- _Activity_
Each entry is to be given again precisely, and no picture may be carried over.
★ ★ ★ ★
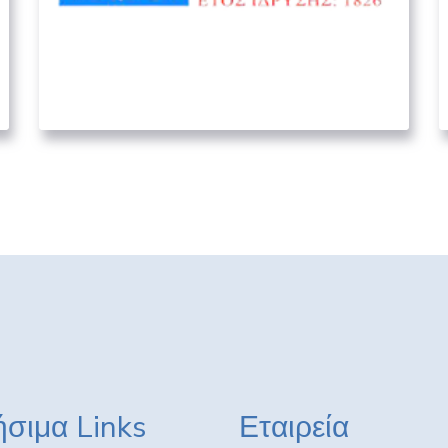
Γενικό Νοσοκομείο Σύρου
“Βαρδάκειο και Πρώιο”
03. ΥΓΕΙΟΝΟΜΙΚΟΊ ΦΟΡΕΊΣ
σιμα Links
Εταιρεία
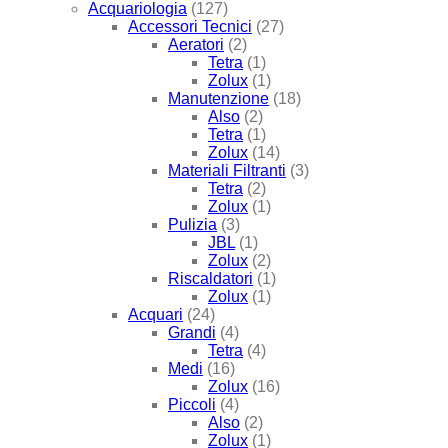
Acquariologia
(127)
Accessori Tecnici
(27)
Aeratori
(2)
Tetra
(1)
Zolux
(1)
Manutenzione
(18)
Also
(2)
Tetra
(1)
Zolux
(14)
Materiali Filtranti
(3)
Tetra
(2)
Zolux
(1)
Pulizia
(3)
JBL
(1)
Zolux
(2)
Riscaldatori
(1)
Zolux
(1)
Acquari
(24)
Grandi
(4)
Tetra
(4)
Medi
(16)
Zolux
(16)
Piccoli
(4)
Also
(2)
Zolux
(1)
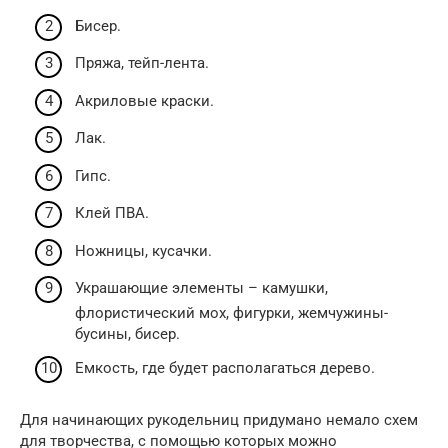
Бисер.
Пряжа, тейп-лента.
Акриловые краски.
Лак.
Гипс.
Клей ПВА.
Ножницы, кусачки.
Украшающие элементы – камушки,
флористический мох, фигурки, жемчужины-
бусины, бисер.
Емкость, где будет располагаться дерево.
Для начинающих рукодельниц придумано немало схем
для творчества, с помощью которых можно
★ ★ ★ ★
- _Exercise answer_
Γενικό Νοσοκομείο Σύρου
“Βαρδάκειο και Πρώιο”
03. ΥΓΕΙΟΝΟΜΙΚΟΊ ΦΟΡΕΊΣ
σιμα Links
Εταιρεία
Acquariologia
(127)
Accessori Tecnici
(27)
Aeratori
(2)
Tetra
(1)
Zolux
(1)
Manutenzione
(18)
Also
(2)
Tetra
(1)
Zolux
(14)
Materiali Filtranti
(3)
Tetra
(2)
Zolux
(1)
Pulizia
(3)
JBL
(1)
Zolux
(2)
Riscaldatori
(1)
Zolux
(1)
Acquari
(24)
Grandi
(4)
Tetra
(4)
Medi
(16)
Zolux
(16)
Piccoli
(4)
Also
(2)
Zolux
(1)
Бисер.
Пряжа, тейп-лента.
Акриловые краски.
Лак.
Гипс.
Клей ПВА.
Ножницы, кусачки.
Украшающие элементы – камушки,
флористический мох, фигурки, жемчужины-
бусины, бисер.
Емкость, где будет располагаться дерево.
Для начинающих рукодельниц придумано немало схем
для творчества, с помощью которых можно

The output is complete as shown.